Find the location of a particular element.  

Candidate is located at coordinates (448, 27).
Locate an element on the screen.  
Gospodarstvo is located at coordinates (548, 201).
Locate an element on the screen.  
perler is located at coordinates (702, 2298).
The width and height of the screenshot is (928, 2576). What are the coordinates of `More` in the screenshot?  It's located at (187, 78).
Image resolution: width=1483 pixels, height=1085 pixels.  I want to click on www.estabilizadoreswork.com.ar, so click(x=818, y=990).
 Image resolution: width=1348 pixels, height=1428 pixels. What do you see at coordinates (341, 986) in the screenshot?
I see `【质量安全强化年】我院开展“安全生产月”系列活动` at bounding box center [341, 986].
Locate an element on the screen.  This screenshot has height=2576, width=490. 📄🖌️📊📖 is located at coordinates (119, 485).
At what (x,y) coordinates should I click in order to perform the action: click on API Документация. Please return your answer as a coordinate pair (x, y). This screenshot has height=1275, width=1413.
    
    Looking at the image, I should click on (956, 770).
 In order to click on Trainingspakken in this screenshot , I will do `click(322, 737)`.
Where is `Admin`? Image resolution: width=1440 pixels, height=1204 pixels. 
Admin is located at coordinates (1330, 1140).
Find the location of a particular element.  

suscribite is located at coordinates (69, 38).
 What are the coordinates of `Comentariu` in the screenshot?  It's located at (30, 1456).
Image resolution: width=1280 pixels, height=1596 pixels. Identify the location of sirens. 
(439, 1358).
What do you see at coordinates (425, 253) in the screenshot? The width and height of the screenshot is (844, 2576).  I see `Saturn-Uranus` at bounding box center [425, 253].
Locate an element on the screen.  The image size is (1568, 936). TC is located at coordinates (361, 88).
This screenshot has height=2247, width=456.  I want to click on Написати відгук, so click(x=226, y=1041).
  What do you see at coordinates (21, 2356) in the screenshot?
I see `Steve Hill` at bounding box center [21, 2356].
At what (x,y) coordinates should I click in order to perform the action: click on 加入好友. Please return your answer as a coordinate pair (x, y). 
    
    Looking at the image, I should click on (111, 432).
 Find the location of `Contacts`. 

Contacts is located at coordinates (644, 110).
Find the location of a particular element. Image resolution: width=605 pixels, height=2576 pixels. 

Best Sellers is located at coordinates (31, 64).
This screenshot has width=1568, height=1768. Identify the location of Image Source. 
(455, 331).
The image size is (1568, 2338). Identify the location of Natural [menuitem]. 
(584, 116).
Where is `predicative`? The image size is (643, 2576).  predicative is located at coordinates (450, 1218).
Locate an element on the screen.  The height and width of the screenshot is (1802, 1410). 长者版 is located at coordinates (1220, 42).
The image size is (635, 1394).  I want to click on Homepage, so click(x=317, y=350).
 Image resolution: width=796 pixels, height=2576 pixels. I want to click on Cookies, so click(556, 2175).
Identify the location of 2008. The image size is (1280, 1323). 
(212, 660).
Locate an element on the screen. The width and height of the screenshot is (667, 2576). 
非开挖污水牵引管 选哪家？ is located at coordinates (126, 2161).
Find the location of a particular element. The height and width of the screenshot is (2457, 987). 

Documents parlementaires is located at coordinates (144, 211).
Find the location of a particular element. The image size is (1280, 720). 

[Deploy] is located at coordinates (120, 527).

Your instructions
Retype, exactly as written, everything from the first line of the data above through the line containing "The width and height of the screenshot is (928, 2576).". Nothing else should appear.

Finished exercise
Find the location of a particular element.  

Candidate is located at coordinates (448, 27).
Locate an element on the screen.  
Gospodarstvo is located at coordinates (548, 201).
Locate an element on the screen.  
perler is located at coordinates (702, 2298).
The width and height of the screenshot is (928, 2576). What are the coordinates of `More` in the screenshot?  It's located at (187, 78).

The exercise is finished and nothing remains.